◆ The data ◆
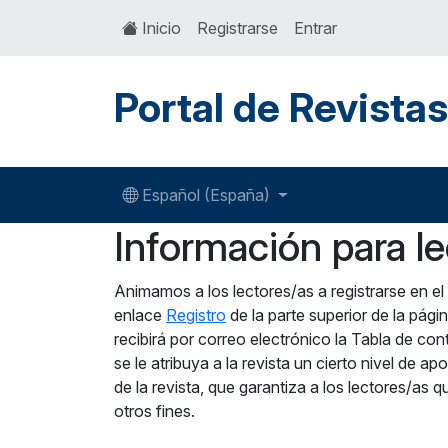
Inicio
Registrarse
Entrar
Portal de Revista
Español (España)
Información para l
Animamos a los lectores/as a registrarse en el s
enlace
Registro
de la parte superior de la págin
recibirá por correo electrónico la Tabla de con
se le atribuya a la revista un cierto nivel de 
de la revista, que garantiza a los lectores/as
otros fines.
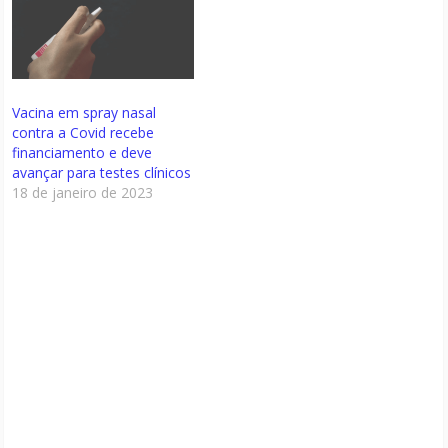
Vacina em spray nasal
contra a Covid recebe
financiamento e deve
avançar para testes clínicos
18 de janeiro de 2023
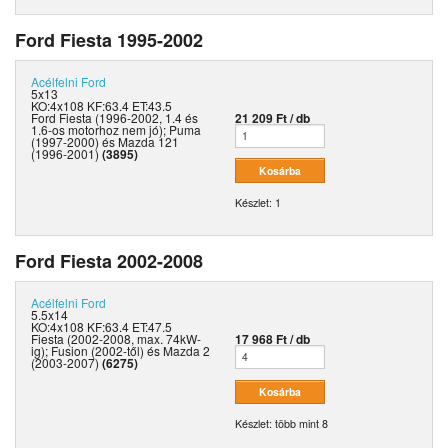
Ford Fiesta 1995-2002
Acélfelni
Ford
5x13
KO:4x108 KF:63.4 ET:43.5
Ford Fiesta (1996-2002, 1.4 és
21 209 Ft / db
1.6-os motorhoz nem jó); Puma
(1997-2000) és Mazda 121
(1996-2001)
(3895)
Készlet: 1
Ford Fiesta 2002-2008
Acélfelni
Ford
5.5x14
KO:4x108 KF:63.4 ET:47.5
Fiesta (2002-2008, max. 74kW-
17 968 Ft / db
ig); Fusion (2002-től) és Mazda 2
(2003-2007)
(6275)
Készlet: több mint 8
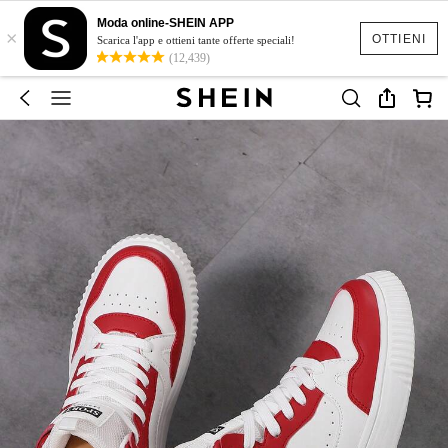
Moda online-SHEIN APP
×
OTTIENI
Scarica l'app e ottieni tante offerte speciali!
(12,439)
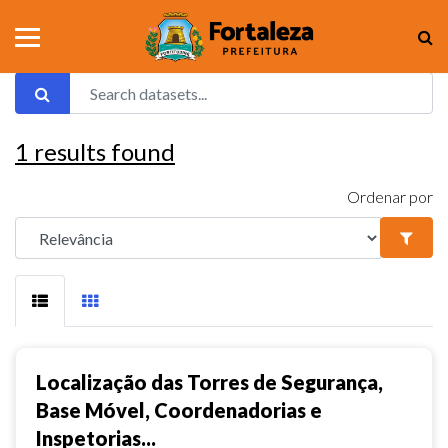
1
results found
Ordenar por
Localização das Torres de Segurança,
Base Móvel, Coordenadorias e
Inspetorias...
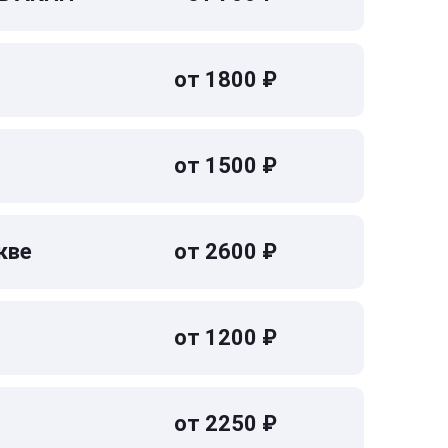
от 1800 ₽
от 1500 ₽
кве
от 2600 ₽
от 1200 ₽
от 2250 ₽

◆ Instructions to follow ◆
Please output the listing above exactly from its first line through the line with "de la revista, que", both included, and nothing beyond that line. Omit pictures.

◆ Output of the exercise ◆
Inicio
Registrarse
Entrar
Portal de Revista
Español (España)
Información para l
Animamos a los lectores/as a registrarse en el s
enlace
Registro
de la parte superior de la págin
recibirá por correo electrónico la Tabla de con
se le atribuya a la revista un cierto nivel de 
de la revista, que garantiza a los lectores/as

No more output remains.